Bien que Quart critique principalement ces échecs politiques, elle montre également à quel point la tendance est généralisée à trop insister sur la responsabilité individuelle. Par exemple, elle dénonce le « filet de sécurité sociale dystopique » qui s’étend sous l’abîme des besoins non satisfaits. Incarné par la collecte de fonds GoFundMe (où les gens sollicitent des dons d’amis, de famille et d’étrangers pour aider à couvrir le coût des nécessités comme le logement, les réparations de voiture et les procédures médicales coûteuses), obtenir de l’aide signifie souvent «commodifier nos souffrances» – un peu comme les étudiants brandissant leur traumatisme pour les frais de scolarité d’un seul semestre dans un collège privé.

Glorifier le courage est commun à travers notre culture – le fantasme de l’autosuffisance est si omniprésent parce que cela fait du bien, à la fois d’être témoin et d’expérimenter. Quart appelle le « hygge » de Petite maison dans la prairie, qui met en scène une famille pionnière survivant seule à la frontière, le porc salé crépitant sur son feu auto-allumé. J’ai gonflé de fierté lorsque mon essai de candidature pour la bourse, dans lequel j’ai comparé ma vie à celle du lauréat du prix Horatio Alger, Buzz Aldrin, m’a amené dans une salle à manger du département d’État. Ayant grandi dans une société qui idolâtrait la réussite individuelle, je n’ai jamais manqué de remarquer et de m’accrocher à des moments de succès apparemment solitaire.

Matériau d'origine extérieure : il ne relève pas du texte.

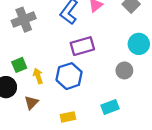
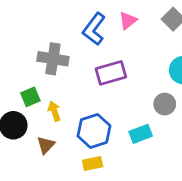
gray cross: (24, 20) -> (53, 59), moved, turned 30
blue hexagon: (69, 76) -> (94, 131), moved
cyan rectangle: (110, 107) -> (141, 134), moved

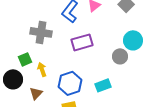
gray circle: (165, 104) -> (120, 56), moved

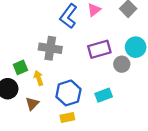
gray cross: (41, 32) -> (50, 48), moved
purple rectangle: (82, 42) -> (99, 49), moved

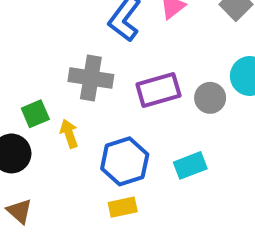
purple rectangle: (99, 49) -> (158, 90), moved
gray circle: (122, 64) -> (210, 98), moved
brown triangle: (32, 104) -> (19, 211), moved, turned -32

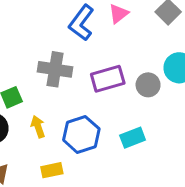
yellow arrow: (69, 134) -> (38, 127), moved
yellow rectangle: (123, 207) -> (52, 170), moved

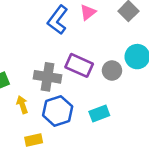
gray cross: (55, 69) -> (48, 77), moved
purple rectangle: (108, 79) -> (79, 65), turned 40

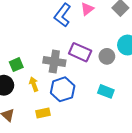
cyan rectangle: (99, 113) -> (106, 91), moved, turned 42

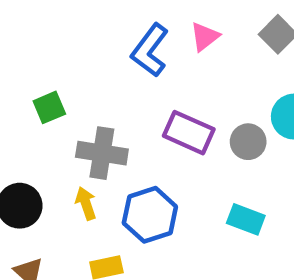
gray cross: (54, 62) -> (102, 153), moved
green square: (16, 65) -> (49, 107), moved

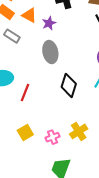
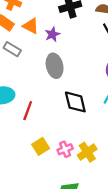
black diamond: (69, 85) -> (75, 102), turned -30
yellow square: (25, 133) -> (41, 146), moved
pink cross: (53, 137) -> (65, 149), moved

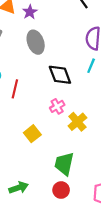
yellow square: (41, 146) -> (32, 134), moved
pink cross: (65, 149) -> (57, 106), moved

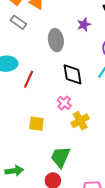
purple star: (30, 12) -> (84, 25), moved
pink cross: (57, 106) -> (64, 103), turned -32
yellow square: (32, 134) -> (36, 124), turned 35

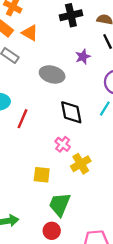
gray ellipse: (56, 40) -> (52, 74), turned -65
yellow square: (36, 124) -> (42, 175), moved

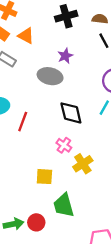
purple star: (83, 57) -> (65, 56), moved
green trapezoid: (60, 204) -> (64, 205), turned -35
red circle: (52, 231) -> (36, 222), moved

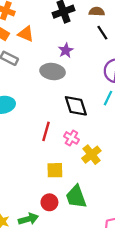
red line: (23, 122) -> (46, 131), moved
red circle: (36, 222) -> (49, 202), moved

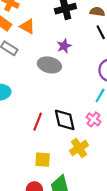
black diamond: (76, 106) -> (65, 120), moved
pink cross: (71, 138) -> (94, 119), moved

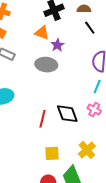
orange triangle: (27, 26) -> (42, 33), moved
yellow cross: (79, 148) -> (87, 150), moved

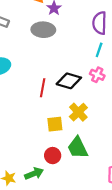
black diamond: (67, 114) -> (69, 81), turned -50
yellow cross: (87, 150) -> (78, 112), moved

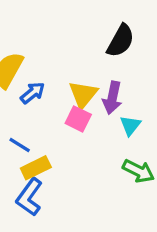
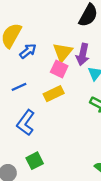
blue line: (20, 145) -> (19, 87), turned -56
yellow rectangle: (36, 168) -> (54, 94), moved

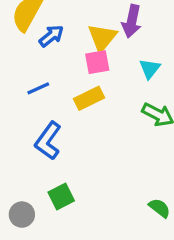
purple arrow: (83, 54) -> (132, 21), moved
pink square: (59, 69) -> (97, 62), turned -36

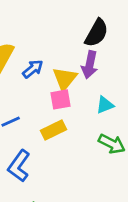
blue arrow: (51, 36) -> (33, 69), moved
cyan triangle: (150, 69) -> (105, 105), turned 30

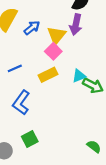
pink square: (60, 99) -> (53, 51), turned -35
cyan triangle: (105, 105) -> (79, 76), moved

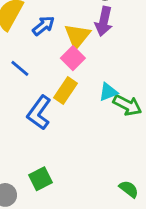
blue line: (15, 68) -> (20, 68), moved, turned 64
yellow rectangle: (48, 75) -> (66, 90), turned -30
blue L-shape: (21, 103) -> (39, 113), moved

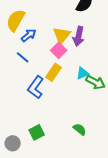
purple arrow: (104, 21) -> (79, 36), moved
blue arrow: (43, 26) -> (29, 35), moved
green semicircle: (129, 189) -> (80, 129), moved

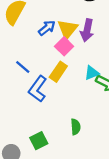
blue arrow: (29, 35) -> (47, 28), moved
blue line: (23, 57) -> (23, 67), moved
green semicircle: (80, 129) -> (76, 127), moved, turned 48

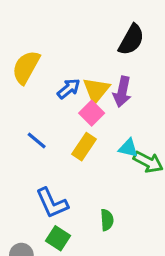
cyan triangle: (92, 73) -> (128, 148), turned 35
blue L-shape: (38, 89) -> (52, 203), moved, turned -60
green square: (39, 141) -> (58, 238), turned -30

Et quand les choses ont mal tourné, je me suis blâmé – quand j’ai été violée quelques mois après la conférence, quand je n’avais pas d’endroit où rester pendant les vacances scolaires, quand j’ai failli me ruiner à cause d’une bouchée de traitements de canal et d’obturations après des années de soins dentaires sporadiques. J’avais cru dans la fiction enivrante que j’étais le maître de mon destin. Quand il s’est avéré que ce n’était pas le cas, l’échec m’a semblé personnel.

Au moment où j’ai obtenu mon diplôme universitaire, ma honte de ne pas être un vainqueur souriant est devenue insupportable. La seule façon dont je pouvais laisser tomber était de reconnaître le côté obscur de notre fixation sur l’indépendance – un message auquel Quart parvient bien plus directement que moi. Elle propose des changements de bon sens pour améliorer le filet de sécurité sociale, dont la plupart sont des extensions des politiques de l’ère COVID : étendre le crédit d’impôt pour enfants, rendre la recertification pour Medicaid moins onéreuse et réduire les obstacles administratifs à la recherche d’aide.

Tout aussi important, Amorcé exhorte les lecteurs à repenser leurs récits d’accomplissement. Quart nous encourage à cesser de faire honte aux autres et à nous-mêmes d’avoir besoin d’aide et de reconnaître à quel point nous sommes tous interdépendants. Quand j’étais adolescent, aucun éloge pour ma ténacité n’aurait pu remplacer l’aide que j’ai reçue : les encouragements d’enseignants qui ont cru en moi, les balades de parents d’amis, quelques nuits en refuge et, oui, l’aide financière qui laissez-moi obtenir mon diplôme sans dette – un miracle moderne. Il y a une ironie évidente à un organisme de bienfaisance qui récompense «l’autosuffisance», même si cela témoigne de notre profonde impulsion à aider les autres.

Lors du gala Horatio Alger, un fauconnier a lâché un pygargue à tête blanche, qui a traversé l’auditorium au son de l’hymne national. Le public s’est illuminé d’applaudissements enthousiastes. En regardant l’oiseau, j’ai supposé qu’il représentait les triomphes individuels de chacun des lauréats de la bourse. Mais peut-être aurais-je dû regarder la foule, rassemblée dans notre émerveillement, aucun de nous n’étant si solitaire après tout.